BrainTrust Query: Breaking the Concept Testing Habit
Through a special arrangement, presented here for discussion is an excerpt from a current article from the Joel Rubinson on Marketing Research blog.
Much of consumer and shopping behavior is based on habits and rituals. Think about what you do when you wake up in the morning. If you’re like me, you’re on auto-pilot for the first 30 minutes. Bathroom, bathrobe, brew coffee … brain not engaged … must have coffee! Yet, each of you reading this has different morning rituals and, collectively, we see that our options for waking up in the morning are really unlimited.
The difference between unlimited options and routine behavior is habit. The degree to which we are governed by habits varies.
As you shop in a grocery store for example, you probably have a habitual way you navigate the store. For certain product categories, you don’t even think about choice; you simply look for the brand you intend to buy. In some categories, you behave differently because you ARE making choices. Being on autopilot for certain product categories lets you conserve your mental glucose for when you really need it … when you have chosen to actively consider alternatives.
Now, consider how most concept testing and choice experiments work. We throw all of that insight about habit out the window. We put people into choice and decision-making mode whether they are ever there in real life or not. We force people to tell us if they are interested in a particular new product idea without measuring if they are interested in any new product idea at all for a given situation. Yet, the key for new product adoption is disruption of existing habits and rituals.
We need to break the concept testing habit and start researching new product adoption in ways that are closer to how people really decide.

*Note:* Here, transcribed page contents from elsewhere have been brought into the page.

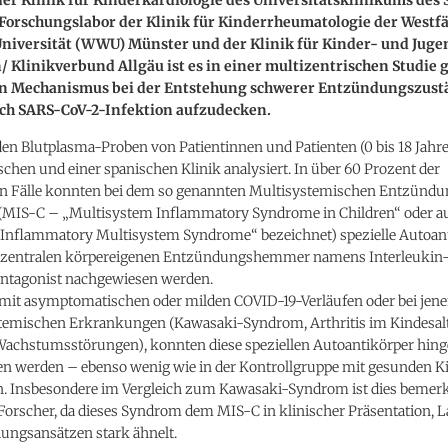
Forschungslabor der Klinik für Kinderrheumatologie der Westf
niversität (WWU) Münster und der Klinik für Kinder- und Jug
 Klinikverbund Allgäu ist es in einer multizentrischen Studie 
n Mechanismus bei der Entstehung schwerer Entzündungszust
ch SARS-CoV-2-Infektion aufzudecken.
n Blutplasma-Proben von Patientinnen und Patienten (0 bis 18 Jahre
chen und einer spanischen Klinik analysiert. In über 60 Prozent der
n Fälle konnten bei dem so genannten Multisystemischen Entzün
 (MIS-C – „Multisystem Inflammatory Syndrome in Children“ oder a
c Inflammatory Multisystem Syndrome“ bezeichnet) spezielle Autoan
 zentralen körpereigenen Entzündungshemmer namens Interleukin-
ntagonist nachgewiesen werden.
 mit asymptomatischen oder milden COVID-19-Verläufen oder bei jene
temischen Erkrankungen (Kawasaki-Syndrom, Arthritis im Kindesalt
achstumsstörungen), konnten diese speziellen Autoantikörper hing
n werden – ebenso wenig wie in der Kontrollgruppe mit gesunden K
n. Insbesondere im Vergleich zum Kawasaki-Syndrom ist dies bemer
 Forscher, da dieses Syndrom dem MIS-C in klinischer Präsentation, 
ungsansätzen stark ähnelt.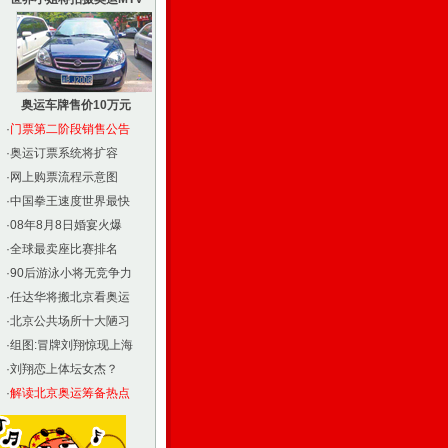
奥运车牌售价10万元
·
门票第二阶段销售公告
·
奥运订票系统将扩容
·
网上购票流程示意图
·
中国拳王速度世界最快
·
08年8月8日婚宴火爆
·
全球最卖座比赛排名
·
90后游泳小将无竞争力
·
任达华将搬北京看奥运
·
北京公共场所十大陋习
·
组图:冒牌刘翔惊现上海
·
刘翔恋上体坛女杰？
·
解读北京奥运筹备热点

Behavioral economists like Dan Ariely understand this. They understand that people have heuristics, "little tricks", that allow them to decide in non-fully compensatory ways … basically, the reality is exactly the opposite from how choice experiments and traditional concept testing work.
Traditional concept testing does not study how people decide, it merely gets at purchase interest IF they were deciding. Usually less than half of those who say "definitely would buy" ever buy for this reason; we are forcing people into active decision-making mode when many are not there in real life. This unnatural situation is what creates such poor individual-level predictive validity for purchase intent.
First and foremost, a new product must disrupt existing behaviors or leverage behaviors that are already disrupted to be "seen" by the consumer.
In real life, disruption is all around us in an age where digital technology is producing bone-rattling change in everyday life. Imagine location-aware offers, brand stories, and payment all converging at point of purchase via your smartphone. This is already happening in parts of Asia. As touchpoints emerge (weekly it seems), marketing and research approaches need to constantly evolve.
We need to start studying how people decide and how to break habits. Maybe, CPG can do better than the 80 percent new product failure rate?
Discussion Questions: What promise do digital technologies such as smartphones hold for improving new product trial rates and understanding the shopper decision-making process? Will smartphone shopping ultimately prove to be a better tool to improve new product launch success?